Tuesday, April 25, 2023




Tim B from the U S of A sent an email in response to the post on Anzac Day:
Evening Otto,

I enjoyed reading about ANZAC day and especially that the young folks are participating and remembering what it is all about. I hate to say it, but Memorial Day here in the states is becoming to the young folks just another holiday, one that marks the beginning of summer.

I hope that your ANZAC day was peaceful and one filled with gratitude for your service members.

Tim B
Thanks Tim.

By the way #1:

Tim’s email raises an interesting point: Is it ANZAC Day or Anzac Day? I have seen it written both ways.

The following is from the Department of Veterans’ Affairs website:
There is no rule or law that indicates how the word 'Anzac' should be capitalised. For example, DVA only uses 'ANZAC' when referencing the Corps itself and uses 'Anzac' in all other circumstances; the Australian War Memorial (AWM) generally uses 'ANZAC', given its focus on historical records and memorabilia.
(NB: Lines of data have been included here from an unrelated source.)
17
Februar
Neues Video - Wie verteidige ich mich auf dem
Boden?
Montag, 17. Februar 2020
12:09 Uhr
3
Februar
According to Anzac Websites:
Basic advice
In short, use Anzac, not ANZAC - unless you are specifically referring to the Australian and New Zealand Army Corps as an army formation, ie to the corps itself, in which case use ANZAC.
For the day of commemoration, use Anzac Day.

By the way #2:

An article in the Daily Mail yesterday drew attention to what I have been saying for years: it is not appropriate to wish people “Happy Anzac Day”, even if is a public holiday. You wouldn’t wish someone going to a funeral of a loved one to have a happy last rites. For the same reason, “commemorate” is a better word than “celebrate”, as is “observed”.


From Byter Sandy J:
Couldn’t resist taking a pic of your name on a wall in Brugge. We’re in a beautiful city.



Thanks Sandy.

Hey Sandy, something to remember when you fly back to Australia . . . .

A Lufthansa pilot landed his AirBus A320 at London's Heathrow Airport. An operations manager saw him deplaning and asked him if he had any trouble landing the plane since it was a bit windy.
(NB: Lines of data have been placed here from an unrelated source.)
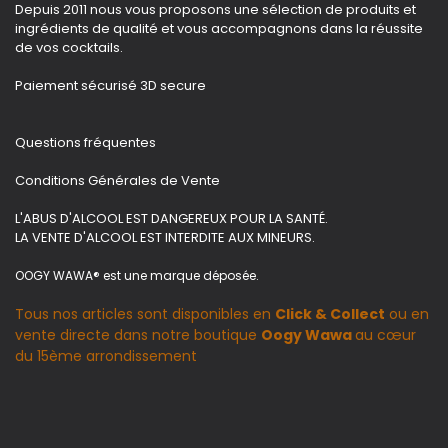
Depuis 2011 nous vous proposons une sélection de produits et
ingrédients de qualité et vous accompagnons dans la réussite
de vos cocktails.
Paiement sécurisé 3D secure
Questions fréquentes
Conditions Générales de Vente
L'ABUS D'ALCOOL EST DANGEREUX POUR LA SANTÉ.
LA VENTE D'ALCOOL EST INTERDITE AUX MINEURS.
OOGY WAWA® est une marque déposée.
Tous nos articles sont disponibles en
Click & Collect
ou en
vente directe dans notre boutique
Oogy Wawa
au cœur
du 15ème arrondissement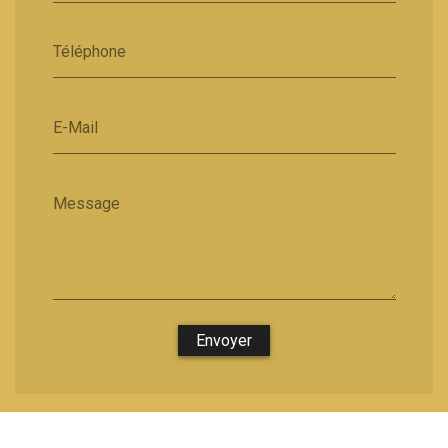
Téléphone
E-Mail
Message
Envoyer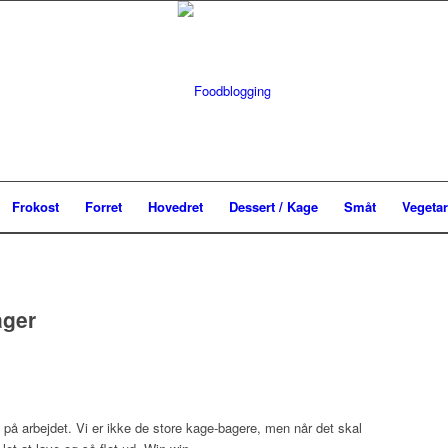
Frokost
Forret
Hovedret
Dessert / Kage
Småt
Vegetar
ager
 på arbejdet. Vi er ikke de store kage-bagere, men når det skal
"Nein," the pilot answered, "I let Otto land the plane."

"Otto? Is that your co-pilot?"

"Nein, my co-pilot was Frederick, and I would not trust my life with him, or my passengers."

Startled, the Ops guy asked, "So, then who is Otto?"
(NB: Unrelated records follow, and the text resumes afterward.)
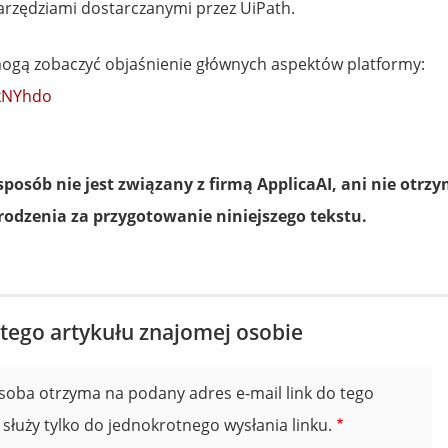
arzędziami dostarczanymi przez UiPath.
gą zobaczyć objaśnienie głównych aspektów platformy:
UkNYhdo
osób nie jest związany z firmą ApplicaAI, ani nie otrzy
odzenia za przygotowanie niniejszego tekstu.
 tego artykułu znajomej osobie
soba otrzyma na podany adres e-mail link do tego
 służy tylko do jednokrotnego wysłania linku.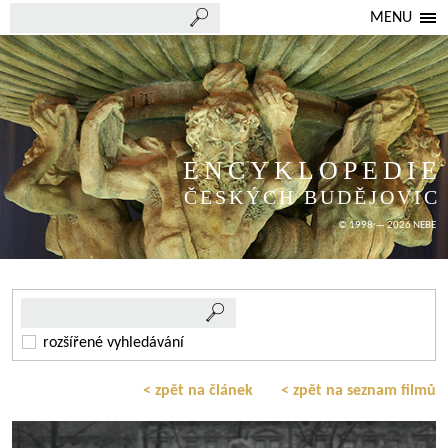
MENU
ENCYKLOPEDIE
ČESKÝCH BUDĚJOVIC
© 1998 — 2026 NEBE
rozšířené vyhledávání
< zpět na článek
< zpět na seznam filmů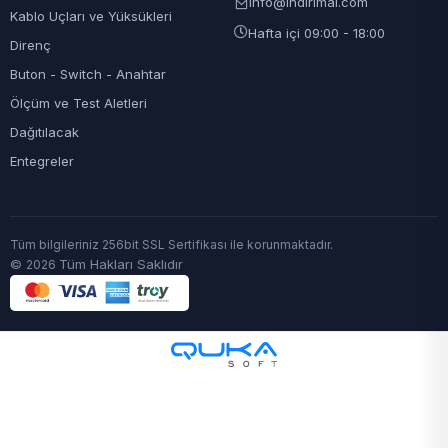
info@indirimal.com
Kablo Uçları ve Yüksükleri
Hafta içi 09:00 - 18:00
Direnç
Buton - Switch - Anahtar
Ölçüm ve Test Aletleri
Dağıtılacak
Entegreler
Tüm bilgileriniz 256bit SSL Sertifikası ile korunmaktadır.
©
Tüm Hakları Saklıdır
2026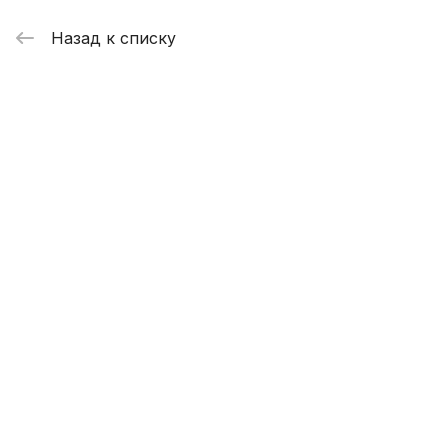
Назад к списку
"Otto-pilot, perfect landing every time."

(Boom, boom tsh)


From Steve M, himself an author, in response to the post on the passing of Barry Humphries:
Thanks for the Bazza post, Otto. The man was a complete comic genius and author, witty, satirical, acerbic and totally without fear. He dealt with subjects that those who now follow him fear… oh how the times have changed that we can no longer laugh at our own absurdities and foibles. I met Humphries once at one of his book signings – a wonderful lunch followed by him talking without notes for in excess of an hour then sitting behind a desk posing for photos and signing books for hero worshippers such as yours truly, for in excess of another two hours.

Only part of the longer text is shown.